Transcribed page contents
= = =

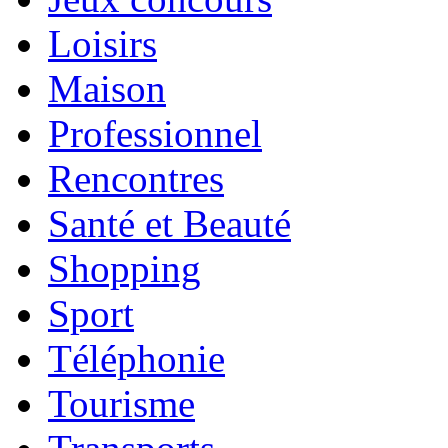
Loisirs
Maison
Professionnel
Rencontres
Santé et Beauté
Shopping
Sport
Téléphonie
Tourisme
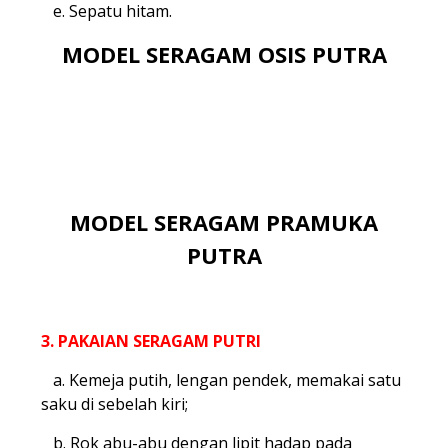
e. Sepatu hitam.
MODEL SERAGAM OSIS PUTRA
.
.
MODEL SERAGAM PRAMUKA
PUTRA
3. PAKAIAN SERAGAM PUTRI
a. Kemeja putih, lengan pendek, memakai satu
saku di sebelah kiri;
b. Rok abu-abu dengan lipit hadap pada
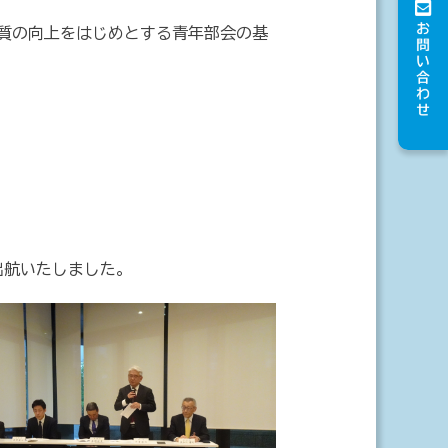
質の向上をはじめとする青年部会の基
出航いたしました。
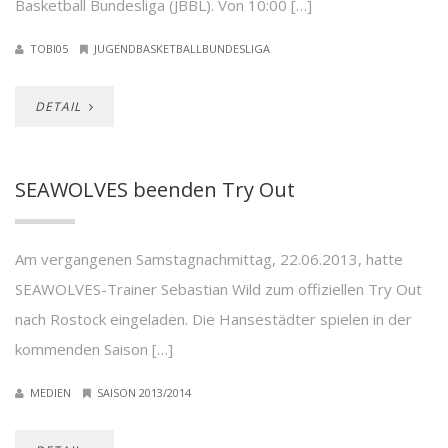
Basketball Bundesliga (JBBL). Von 10:00 […]
TOBI05
JUGENDBASKETBALLBUNDESLIGA
DETAIL
SEAWOLVES beenden Try Out
Am vergangenen Samstagnachmittag, 22.06.2013, hatte
SEAWOLVES-Trainer Sebastian Wild zum offiziellen Try Out
nach Rostock eingeladen. Die Hansestädter spielen in der
kommenden Saison […]
MEDIEN
SAISON 2013/2014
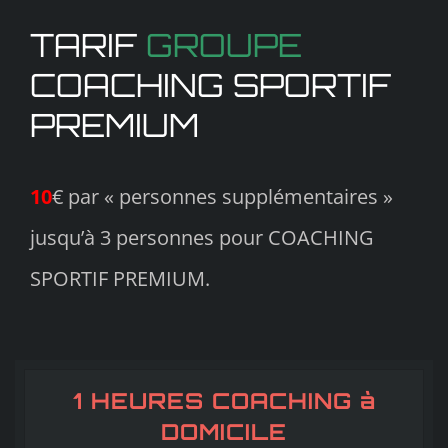
TARIF
GROUPE
COACHING SPORTIF
PREMIUM
10
€ par « personnes supplémentaires »
jusqu’à 3 personnes pour COACHING
SPORTIF PREMIUM.
1 HEURES COACHING à
DOMICILE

= = =

> _How to complete this task_:
All of the entries above should be retyped exactly, with the pictures left out.

> _Solved problem_:
Loisirs
Maison
Professionnel
Rencontres
Santé et Beauté
Shopping
Sport
Téléphonie
Tourisme
e. Sepatu hitam.
MODEL SERAGAM OSIS PUTRA
.
.
MODEL SERAGAM PRAMUKA
PUTRA
3. PAKAIAN SERAGAM PUTRI
a. Kemeja putih, lengan pendek, memakai satu
saku di sebelah kiri;
b. Rok abu-abu dengan lipit hadap pada
質の向上をはじめとする青年部会の基
出航いたしました。
Basketball Bundesliga (JBBL). Von 10:00 […]
TOBI05
JUGENDBASKETBALLBUNDESLIGA
DETAIL
SEAWOLVES beenden Try Out
Am vergangenen Samstagnachmittag, 22.06.2013, hatte
SEAWOLVES-Trainer Sebastian Wild zum offiziellen Try Out
nach Rostock eingeladen. Die Hansestädter spielen in der
kommenden Saison […]
MEDIEN
SAISON 2013/2014
TARIF
GROUPE
COACHING SPORTIF
PREMIUM
10
€ par « personnes supplémentaires »
jusqu’à 3 personnes pour COACHING
SPORTIF PREMIUM.
1 HEURES COACHING à
DOMICILE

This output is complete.